= Task to carry out =
Filter the entries for lines with the word "Eagle".

===

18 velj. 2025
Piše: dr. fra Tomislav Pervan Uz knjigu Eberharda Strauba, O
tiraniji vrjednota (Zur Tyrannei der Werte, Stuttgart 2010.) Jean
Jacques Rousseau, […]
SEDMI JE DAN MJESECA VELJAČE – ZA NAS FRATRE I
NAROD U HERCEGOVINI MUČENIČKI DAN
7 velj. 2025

===

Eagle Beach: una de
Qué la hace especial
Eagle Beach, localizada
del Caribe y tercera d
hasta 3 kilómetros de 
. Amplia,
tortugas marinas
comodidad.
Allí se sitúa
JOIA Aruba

===

= Solution =
Eagle Beach: una de
Eagle Beach, localizada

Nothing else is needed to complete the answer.